The Ice Queen Page 11

The hissing got louder and the next thing the roofer knew, he was standing on the grass, completely naked except for his work boots. His clothes were a pile of ashes and his beard was gone. In the photographs in his file, the Naked Man is standing against a white screen; he looks like a baby, wide-eyed, just welcomed to the world. My brother knew I’d have to see him in person. I was a librarian, after all; I’d want to know how the story ended. Had he gotten his dog? Had he ended his affair? Had he found another line of work, one that wasn’t so close to the sky?

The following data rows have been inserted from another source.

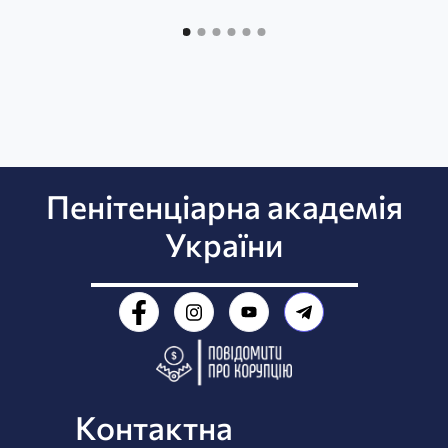
Пенітенціарна академія
України
Контактна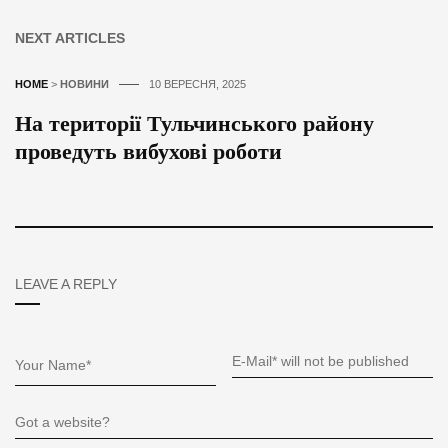
NEXT ARTICLES
HOME
>
НОВИНИ
10 ВЕРЕСНЯ, 2025
На території Тульчинського району
проведуть вибухові роботи
LEAVE A REPLY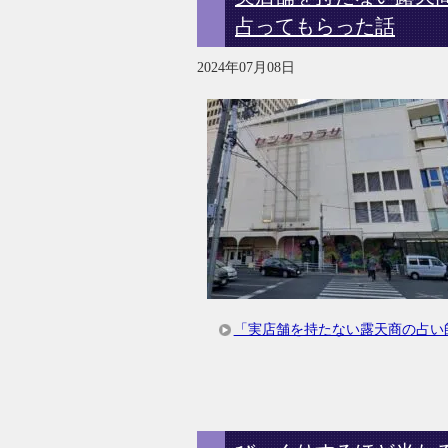
占ってもらった話
2024年07月08日
「実店舗を持たない露天商の占い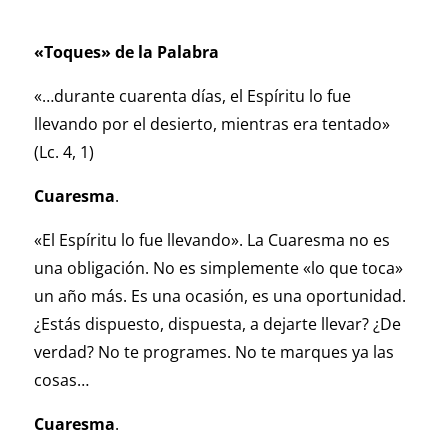
«Toques» de la Palabra
«…durante cuarenta días, el Espíritu lo fue
llevando por el desierto, mientras era tentado»
(Lc. 4, 1)
Cuaresma
.
«El Espíritu lo fue llevando». La Cuaresma no es
una obligación. No es simplemente «lo que toca»
un año más. Es una ocasión, es una oportunidad.
¿Estás dispuesto, dispuesta, a dejarte llevar? ¿De
verdad? No te programes. No te marques ya las
cosas…
Cuaresma
.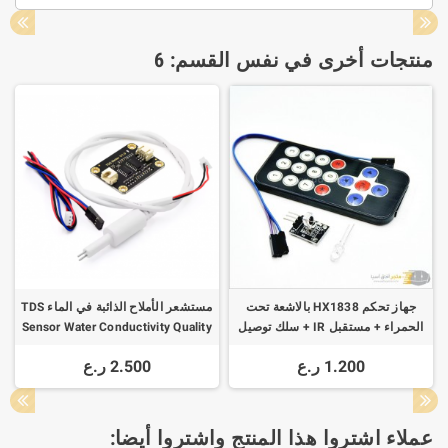
منتجات أخرى في نفس القسم: 6
جهاز تحكم HX1838 بالاشعة تحت
مستشعر الأملاح الذائبة في الماء TDS
الحمراء + مستقبل IR + سلك توصيل
Sensor Water Conductivity Quality
1.200 ر.ع
2.500 ر.ع
عملاء اشتروا هذا المنتج واشتروا أيضا: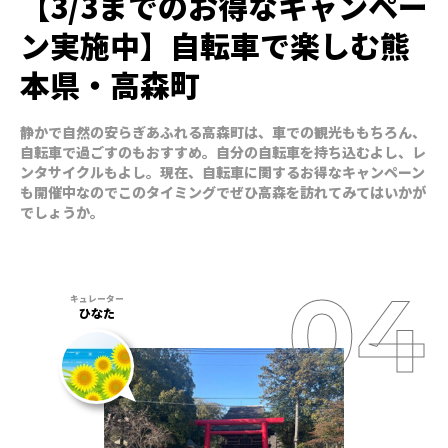
【3/3までのお得なキャンペー
ン実施中】自転車で楽しむ熊
本県・高森町
静かで自然の安らぎあふれる高森町は、車での観光ももちろん、
自転車で過ごすのもおすすめ。自分の自転車を持ち込むよし、レ
ンタサイクルもよし。現在、自転車に関するお得なキャンペーン
も開催中なのでこのタイミングでぜひ高森を訪れてみてはいかが
でしょうか。
ひなた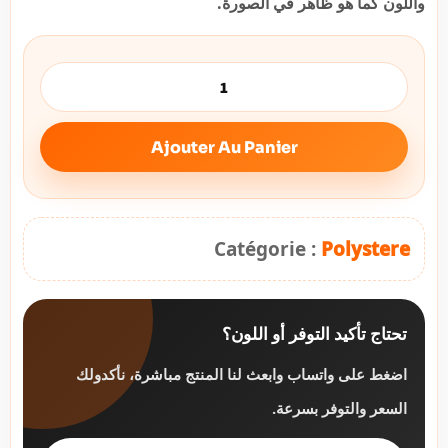
واللون كما هو ظاهر في الصورة.
Ajouter Au Panier
Catégorie :
Polystere
تحتاج تأكيد التوفر أو اللون؟
اضغط على واتساب وابعث لنا المنتج مباشرة، نأكدولك
السعر والتوفر بسرعة.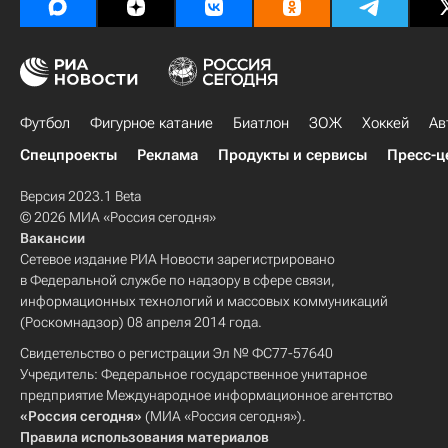
Футбол
Фигурное катание
Биатлон
ЗОЖ
Хоккей
Ав
Спецпроекты
Реклама
Продукты и сервисы
Пресс-ц
Версия 2023.1 Beta
© 2026 МИА «Россия сегодня»
Вакансии
Сетевое издание РИА Новости зарегистрировано
в Федеральной службе по надзору в сфере связи,
информационных технологий и массовых коммуникаций
(Роскомнадзор) 08 апреля 2014 года.
Свидетельство о регистрации Эл № ФС77-57640
Учредитель: Федеральное государственное унитарное
предприятие Международное информационное агентство
«Россия сегодня»
(МИА «Россия сегодня»).
Правила использования материалов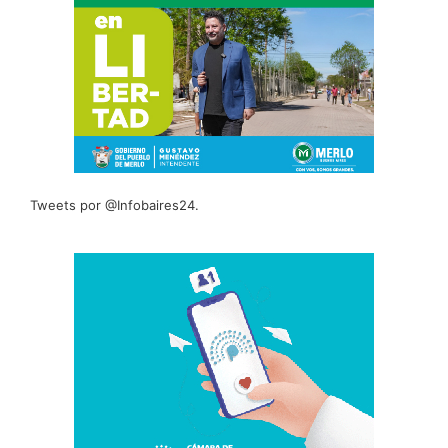
Tweets por @Infobaires24.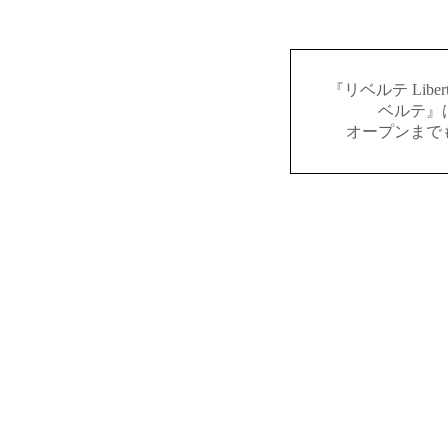
『リベルテ Lib
ベルテ』
オープンまで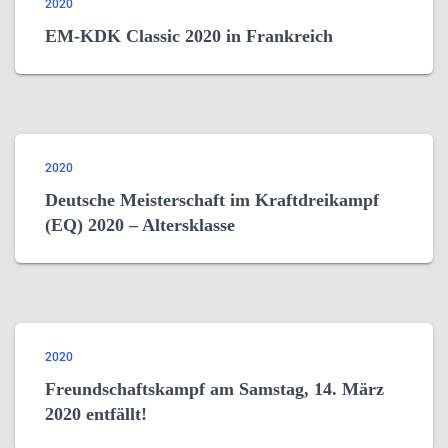
2020
EM-KDK Classic 2020 in Frankreich
2020
Deutsche Meisterschaft im Kraftdreikampf
(EQ) 2020 – Altersklasse
2020
Freundschaftskampf am Samstag, 14. März
2020 entfällt!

I spied the Naked Man as soon as I entered the cafeteria. He seemed to have lost weight since he’d been struck. He used a cane, as I did. Surely the imp was in his system, definite neurological damage, but he was the silent type. He stared straight ahead, and I had the notion that he’d been coerced into coming, the way I’d been. Someone had insisted it would be good for him, cathartic, as if anything could be.

Most people in the group were more than happy to talk about their effects — that’s what they called their symptoms. The Naked Man kept silent, but the others were studying themselves, as if each one was a singular chemical experiment gone awry. After what they’d been through, who could blame them really? They didn’t whine or complain; they were matter-of-fact. Most, like me, had headaches and nausea and disorientation. Some had effects that kept them from working, from sleeping, from thinking straight, from having sex. There were myths that lightning-strike victims became hypersexual, electrified, in a manner of speaking, but most often there was the opposite effect — impotence and depression. Some in the group shook with muscle spasms, and some stuttered; some looked perfectly normal, and maybe they were. There were plenty of memory glitches, lost thoughts, forgotten identities. One fellow couldn’t remember where he’d been born. A girl couldn’t recall her middle name. For most, the moments before their strikes were the clearest time of their lives. Just as they would have remembered the stars falling from the sky, the memory of that bright instant was something they couldn’t get rid of, no matter how hard they might try.

I noticed the man next to me, a boy really, in his early twenties. Tall, gawky, hazel eyes. Oddly enough, wearing gloves. When he caught me looking, he leaned over, close.

“Want to see?”

The clicking in my head was bad; I may have nodded. I suppose he took that as a yes and thought I wanted to find out what was under those gloves. As if I cared. The boy’s name was Renny, and he was a sophomore at Orlon about to attend summer classes, trying to make up for the semester he’d lost when he was hit. When he took off his gloves I could see that he had been wearing a ring on one hand when he’d been struck by lightning, a watch on the other. Both pieces of jewelry had left deep indentations in his skin, as though he’d been branded by the heated metal. He didn’t have to say his hands caused him great pain; that much was evident from the depth of the ridges, from the way he moved, so tentatively.

“Too bad the watch doesn’t tell time,” Renny joked. On with his gloves. He winced. “I was on a golf course. Did you know that five percent of strikes take place on golf courses?”

“Really?” These people couldn’t talk enough about their experiences.

“I was with all the guys in my fraternity, nearly fifty of us; it was a party, kind of a fund-raiser to fix up our house. We were having a great time and then kerblam. I was the only one who got hit. Went right through my head and out my foot. Direct hit. I still have a hole here somewhere.” He fingered the top of his head till he found it. “Got it.”

The entire interchange was getting much too personal. Next he’d want to know if I slept without a nightgown. If my lightning strike was in my dreams. If I panicked and locked the door at the first sign of rain.

Still, he was grinning at me. I supposed I had to give him something.

“I was in my living room. The flyswatter I was holding caught fire.”

That seemed to please him. Almost as though I was confiding in him.

“Wow. I’ll bet that was a surprise.”

He was so concerned and friendly, I decided to give him a bit more information.

“It was a plastic flyswatter, so it actually started to melt. I bought it at Acres’ Hardware Store. It was a splash event.” I hoped that sounded professional.

“Good thing you weren’t using a rolled-up newspaper. You probably would have ignited.”

I liked his habit of understatement. Now when he smiled, I might have smiled back at him.

There were eight of us there that night — old and young, male and female, with nothing to define us, nothing in common. Watching over us, guiding us, I suppose, were a nurse, a neurologist — clearly junior to Dr. Wyman — and a therapist. I was soon to learn that out of all the documented cases of lightning strikes in the state, two-thirds had occurred in Orlon County. Lucky us. We were in the center of all the bad weather in Florida. No wonder my brother was delighted to live here.